▶ EXERCISE INSTRUCTIONS: Within the records that follow, determine how many lines include the word "Kontaktformular". State the number and nothing further.
━━━━━ DATASET ENTRIES
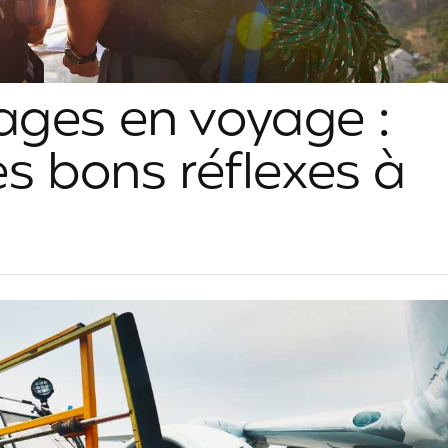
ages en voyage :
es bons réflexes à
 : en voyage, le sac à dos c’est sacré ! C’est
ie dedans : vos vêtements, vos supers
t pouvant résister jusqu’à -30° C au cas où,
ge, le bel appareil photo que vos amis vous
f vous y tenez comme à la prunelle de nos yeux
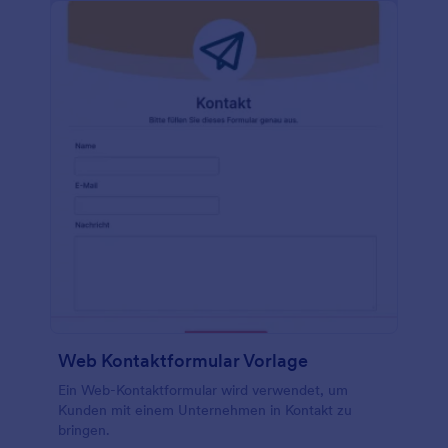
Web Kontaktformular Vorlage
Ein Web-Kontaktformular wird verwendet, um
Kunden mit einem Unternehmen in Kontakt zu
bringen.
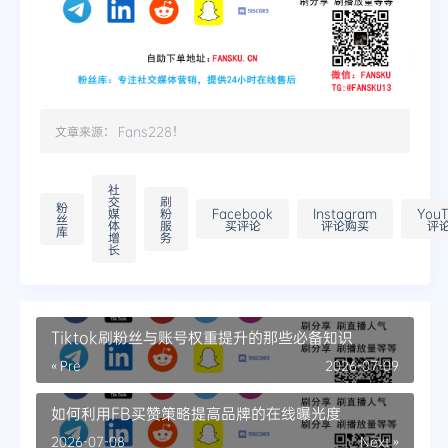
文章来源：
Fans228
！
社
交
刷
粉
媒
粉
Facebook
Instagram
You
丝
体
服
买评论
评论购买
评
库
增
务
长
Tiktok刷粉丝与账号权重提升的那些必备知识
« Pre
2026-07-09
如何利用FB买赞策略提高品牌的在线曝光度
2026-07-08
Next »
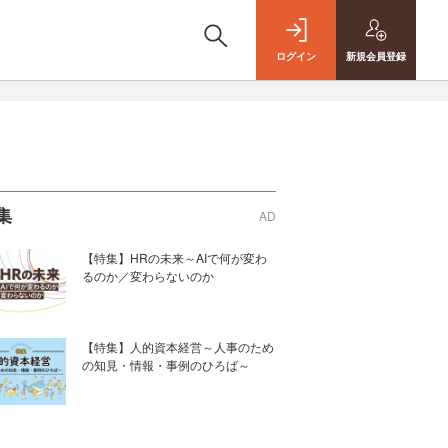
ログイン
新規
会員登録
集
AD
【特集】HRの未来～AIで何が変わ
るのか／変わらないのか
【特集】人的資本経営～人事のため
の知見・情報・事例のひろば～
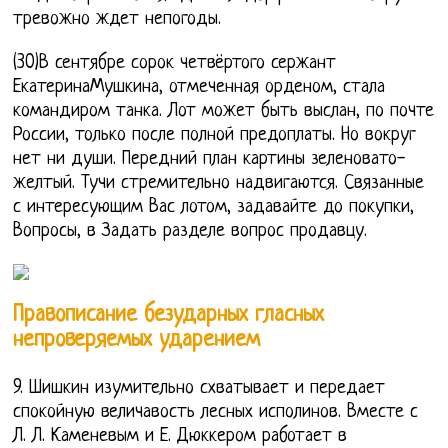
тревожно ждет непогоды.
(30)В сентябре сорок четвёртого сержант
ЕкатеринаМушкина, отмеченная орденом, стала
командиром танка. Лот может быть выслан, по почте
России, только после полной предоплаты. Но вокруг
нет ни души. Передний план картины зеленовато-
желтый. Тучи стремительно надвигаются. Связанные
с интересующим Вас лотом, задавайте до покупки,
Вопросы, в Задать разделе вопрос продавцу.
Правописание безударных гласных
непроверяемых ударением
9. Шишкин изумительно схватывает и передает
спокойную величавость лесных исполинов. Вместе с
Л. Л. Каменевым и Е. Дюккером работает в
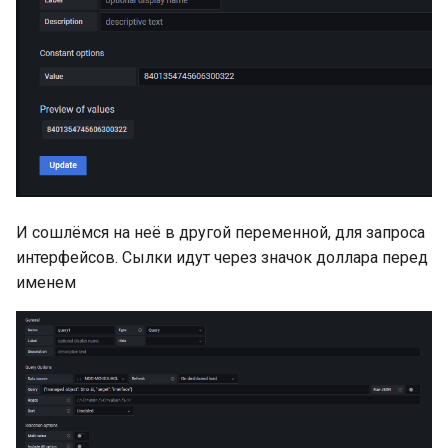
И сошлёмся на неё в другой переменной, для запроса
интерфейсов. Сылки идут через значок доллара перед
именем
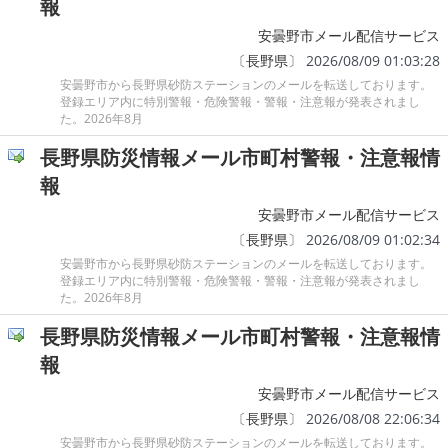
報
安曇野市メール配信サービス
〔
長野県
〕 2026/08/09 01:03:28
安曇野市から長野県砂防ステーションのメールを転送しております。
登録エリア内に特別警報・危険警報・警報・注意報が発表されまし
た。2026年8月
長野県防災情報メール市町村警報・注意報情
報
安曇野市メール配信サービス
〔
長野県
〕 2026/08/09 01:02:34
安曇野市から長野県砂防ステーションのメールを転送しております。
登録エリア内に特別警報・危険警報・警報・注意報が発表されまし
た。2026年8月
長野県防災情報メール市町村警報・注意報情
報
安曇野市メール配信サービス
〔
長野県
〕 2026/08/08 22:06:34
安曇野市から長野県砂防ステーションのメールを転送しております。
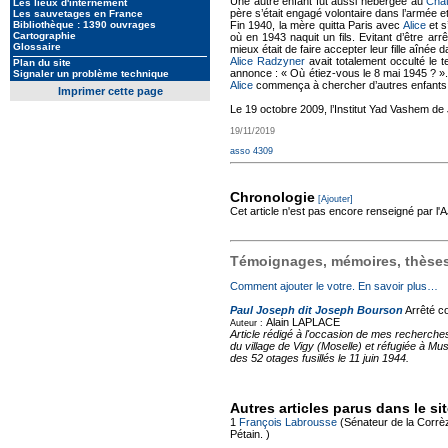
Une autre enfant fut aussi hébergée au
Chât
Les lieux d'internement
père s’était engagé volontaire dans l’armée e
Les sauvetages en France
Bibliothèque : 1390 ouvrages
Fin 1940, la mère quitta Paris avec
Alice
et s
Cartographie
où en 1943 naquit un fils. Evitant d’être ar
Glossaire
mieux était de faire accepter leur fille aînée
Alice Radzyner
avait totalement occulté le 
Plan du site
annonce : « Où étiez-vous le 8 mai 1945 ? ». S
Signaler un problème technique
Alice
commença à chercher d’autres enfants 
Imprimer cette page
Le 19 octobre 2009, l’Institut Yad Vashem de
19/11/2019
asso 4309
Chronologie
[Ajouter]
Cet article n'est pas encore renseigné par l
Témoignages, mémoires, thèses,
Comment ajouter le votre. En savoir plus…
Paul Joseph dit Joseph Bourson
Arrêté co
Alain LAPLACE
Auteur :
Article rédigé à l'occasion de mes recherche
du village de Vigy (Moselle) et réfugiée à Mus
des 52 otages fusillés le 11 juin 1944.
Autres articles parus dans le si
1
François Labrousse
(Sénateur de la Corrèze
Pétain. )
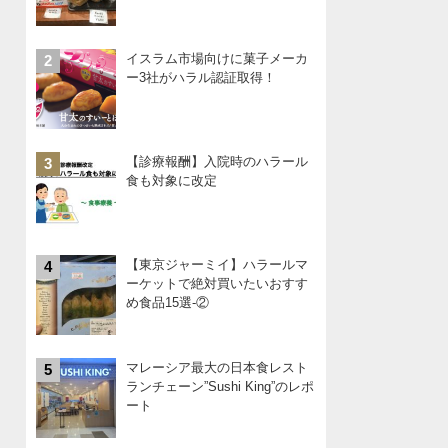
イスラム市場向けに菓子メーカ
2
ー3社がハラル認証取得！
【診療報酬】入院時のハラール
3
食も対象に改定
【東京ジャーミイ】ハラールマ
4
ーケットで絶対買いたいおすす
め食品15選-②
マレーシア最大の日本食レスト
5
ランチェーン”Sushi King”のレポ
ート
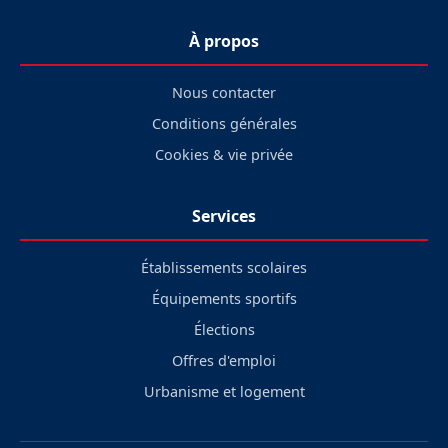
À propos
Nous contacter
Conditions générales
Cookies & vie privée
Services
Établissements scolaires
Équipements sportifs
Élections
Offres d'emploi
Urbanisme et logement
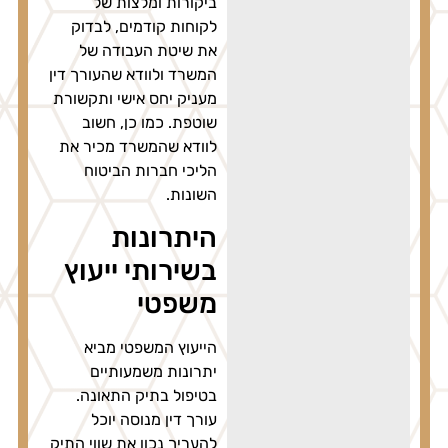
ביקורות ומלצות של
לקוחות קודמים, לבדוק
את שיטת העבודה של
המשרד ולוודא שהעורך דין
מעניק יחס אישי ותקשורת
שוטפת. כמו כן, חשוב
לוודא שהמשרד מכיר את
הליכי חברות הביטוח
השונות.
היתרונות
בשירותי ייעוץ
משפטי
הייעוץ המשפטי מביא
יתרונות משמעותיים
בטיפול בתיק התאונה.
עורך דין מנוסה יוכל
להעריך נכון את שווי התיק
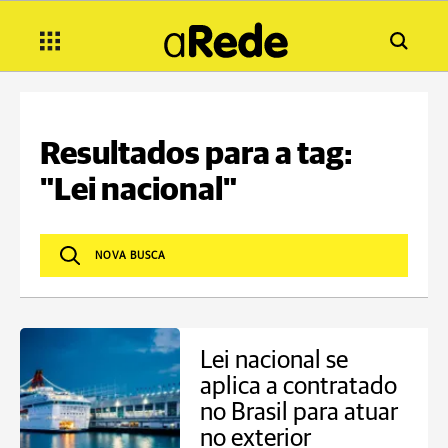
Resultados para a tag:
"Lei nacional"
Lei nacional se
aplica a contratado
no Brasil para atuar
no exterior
━━━━━━━━━━
▶ THE ANSWER: 2